Procurement RAG Test Agent

This guide explains how to prepare a small proof-of-concept dataset for a procurement RAG test agent.

The goal is to prepare procurement and sustainment documents for AI-assisted search, so users can find source-based evidence from past documents.

How to follow this process

  1. Set up the development environment
    Install Python and use an IDE such as PyCharm or VS Code.

  2. Create a project folder
    Organize the project with folders for source documents, extracted JSON, chunks, and final test files.

  3. Add source documents
    Place sample Word, PDF, Excel, text, Markdown, or CSV files in the dataset folder.

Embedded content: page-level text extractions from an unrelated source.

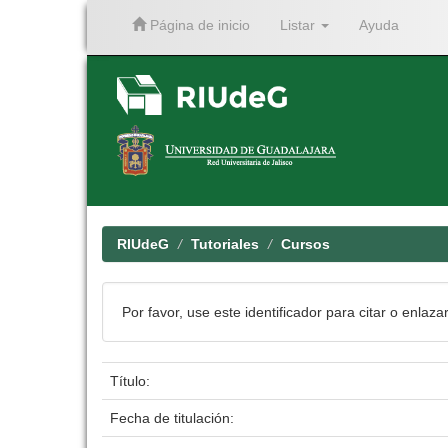
Página de inicio
Listar
Ayuda
Skip
navigation
RIUdeG
Tutoriales
Cursos
Por favor, use este identificador para citar o enlaza
Título:
Fecha de titulación: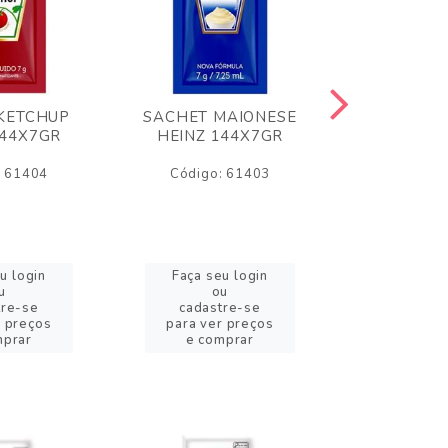
KETCHUP
SACHET MAIONESE
MILHO VER
144X7GR
HEINZ 144X7GR
1,70
: 61404
Código: 61403
Código:
u login
Faça seu login
Faça se
u
ou
o
tre-se
cadastre-se
cadast
r preços
para ver preços
para ver
mprar
e comprar
e com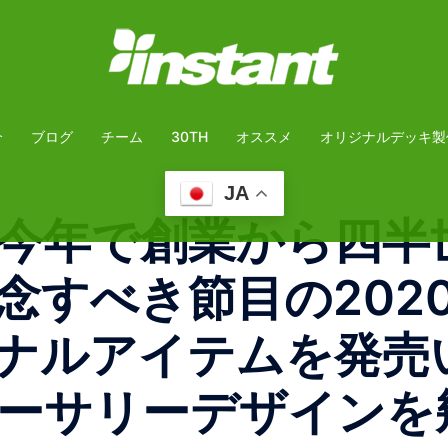
介
ブログ
チーム
30TH
オススメ
オリジナルデッキ製
JA
今年で創業から四半
すべき節目の‪2020
ナルアイテムを発売
ーサリーデザインを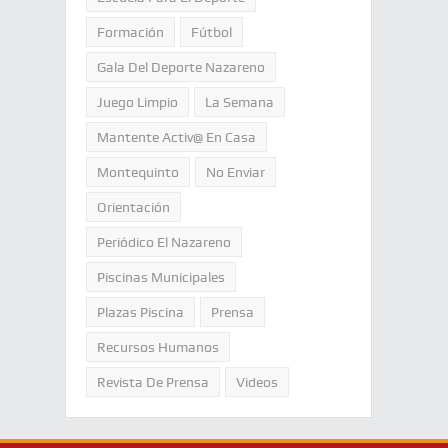
Formación
Fútbol
Gala Del Deporte Nazareno
Juego Limpio
La Semana
Mantente Activ@ En Casa
Montequinto
No Enviar
Orientación
Periódico El Nazareno
Piscinas Municipales
Plazas Piscina
Prensa
Recursos Humanos
Revista De Prensa
Videos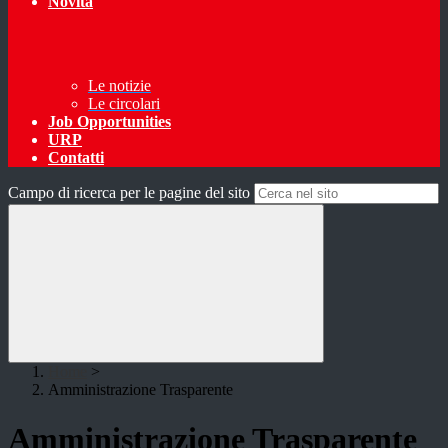
Novità
Le notizie
Le circolari
Job Opportunities
URP
Contatti
Campo di ricerca per le pagine del sito
Home
>
Amministrazione Trasparente
Amministrazione Trasparente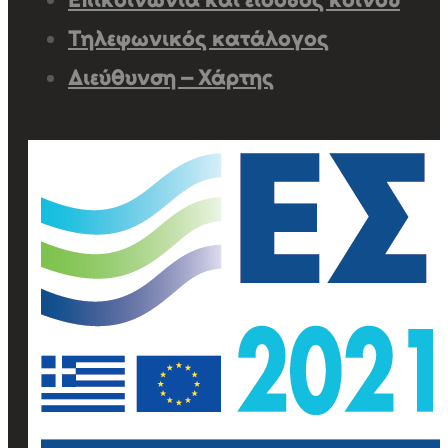
Τηλεφωνικός κατάλογος
Διεύθυνση – Χάρτης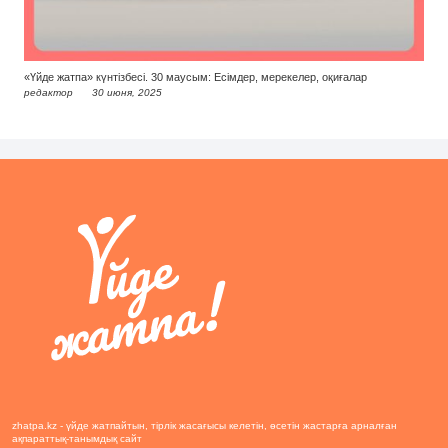
«Үйде жатпа» күнтізбесі. 30 маусым: Есімдер, мерекелер, оқиғалар
редактор
30 июня, 2025
zhatpa.kz - үйде жатпайтын, тірлік жасағысы келетін, өсетін жастарға арналған
ақпараттық-танымдық сайт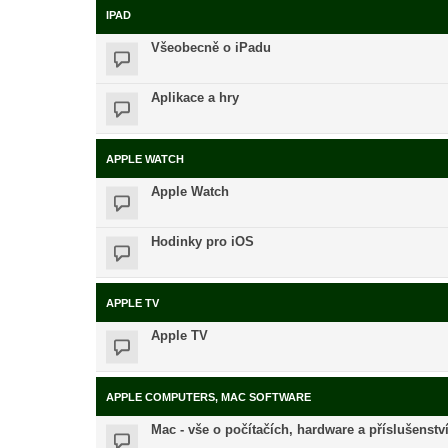
IPAD
Všeobecně o iPadu
Aplikace a hry
APPLE WATCH
Apple Watch
Hodinky pro iOS
APPLE TV
Apple TV
APPLE COMPUTERS, MAC SOFTWARE
Mac - vše o počítačích, hardware a příslušenstv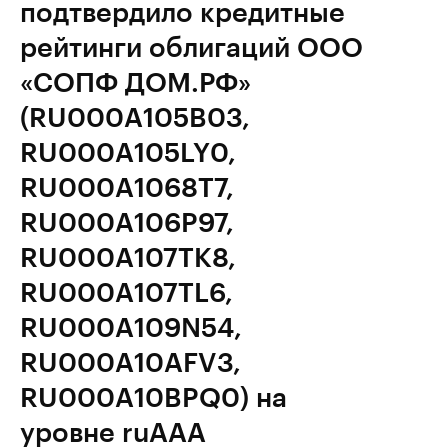
подтвердило кредитные
рейтинги облигаций ООО
«СОПФ ДОМ.РФ»
(RU000A105B03,
RU000A105LY0,
RU000A1068T7,
RU000A106P97,
RU000A107TK8,
RU000A107TL6,
RU000A109N54,
RU000A10AFV3,
RU000A10BPQ0) на
уровне ruAAA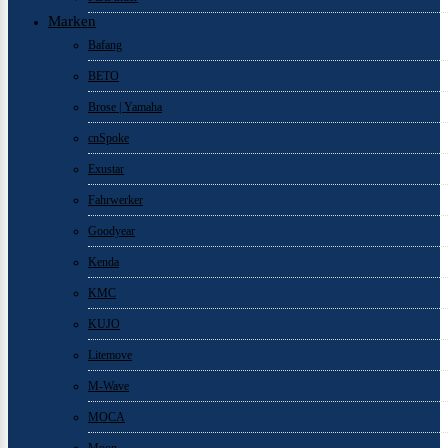
Marken
Bafang
BETO
Brose | Yamaha
cnSpoke
Exustar
Fahrwerker
Goodyear
Kenda
KMC
KUJO
Litemove
M-Wave
MOCA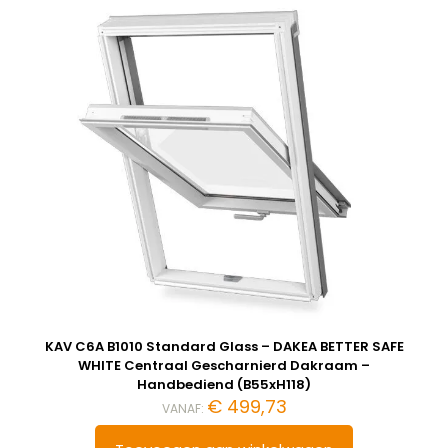
KAV C6A B1010 Standard Glass – DAKEA BETTER SAFE
WHITE Centraal Gescharnierd Dakraam –
Handbediend (B55xH118)
€
499,73
VANAF: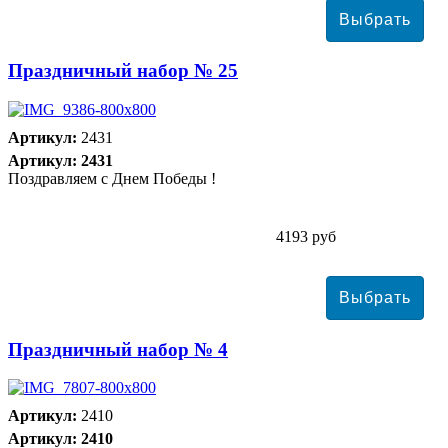
Праздничный набор № 25
Артикул:
2431
Артикул: 2431
Поздравляем с Днем Победы !
4193 руб
Праздничный набор № 4
Артикул:
2410
Артикул: 2410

  4. Run the Python pipeline
    The pipeline scans the files, extracts text, and prepares the content for search.

  5. Create extracted JSON files
    The script extracts paragraphs, tables, PDF page text, and Excel rows into structured JSON blocks.

  6. Create chunks
    The extracted content is divided into smaller searchable chunks for RAG-style retrieval.

  7. Prepare embedding-ready output
    The pipeline creates embedding_ready_chunks.jsonl for future vector search or search indexing.

  8. Prepare Copilot-friendly files
    The chunks are converted into readable TXT files for validation testing.

Guardrails

The test should focus on evidence retrieval, not answer invention and then AI can elaborate it.

A good response should:

  • use only the provided source files
  • return exact source text when possible
  • include source file name and chunk ID
  • show page or section when available
  • say “No clear answer found” when evidence is not available
  • keep the final decision with a human reviewer

Main outputs

The process creates:

  • structured JSON files
  • searchable chunk files
  • an embedding-ready JSONL file
  • Copilot-friendly TXT files

Purpose

This process supports a controlled RAG-style workflow where users can ask procurement or sustainment questions and retrieve relevant historical examples from source documents.